In light of two recent cyber-attacks on other municipalities in Alaska, the Petersburg borough has checked with the outside company that manages its computer network.

A virus took down phones and computers in the Matanuska-Susitna borough and the city of Valdez in late July. Petersburg’s borough manager Steve Giesbrecht explained that a company called P-C-S in Des Moines, Iowa manages Petersburg’s servers and network.

“They can afford to have really solid network engineers and security people on staff where it’d be really hard for us to do that internally,” Giesbrecht said. “So that’s kinda the first call we made once we heard about the Mat-Su borough and Valdez, it was OK, how do we stand? So we’re in good shape at the moment. We are planning to maybe upgrade our firewall in the future, just because, it’s kinda coming around to that time and there are some changes that have happened that might make it better for us.”

A firewall is a security system that aims to protect borough computers from hackers, viruses and malware. Officials in Mat-Su thought the virus found its way into that borough’s computers with an employee clicking on a link through an unknown email. Giesbrecht acknowledged that happens more than he’d like to think.

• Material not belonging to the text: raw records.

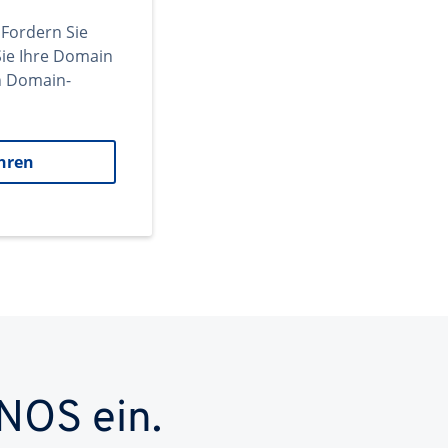
 Fordern Sie
ie Ihre Domain
en Domain-
hren
NOS ein.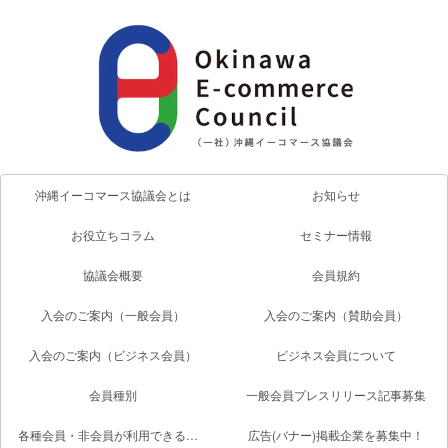
沖縄イーコマース協議会とは
お知らせ
お役立ちコラム
セミナー情報
協議会概要
会員規約
入会のご案内（一般会員）
入会のご案内（賛助会員）
入会のご案内（ビジネス会員）
ビジネス会員について
会員種別
一般会員プレスリリース記事募集
各種会員・非会員が利用できるサービス一覧
広告(バナー)掲載企業を募集中！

“You know an employee, or a department head, anybody will get an email that looks a little suspicious and we will forward that on to our IT folks who then will say, Oh wow yeah this is a bad thing and then we’ll get a broadcast email back out to everybody saying if you get one of these don’t click on it,” Giesbrecht said. “And they pre-emptively do some of that too, where if there’s something going around across the U.S. we’ll get a broadcast from them that says hey let your employees know this is going around don’t click on this.”

Giesbrecht thinks the borough is being as pro-active as it can be but acknowledges there is always the risk of hacking. He says the borough backs up all of its information every night off site, so the borough network and files could be recreated if needed. Petersburg is also moving more of its data to the Cloud, or a secure site on the internet. The borough also doesn’t store credit card information on its computers but relies on an outside vendor to hold that sensitive information.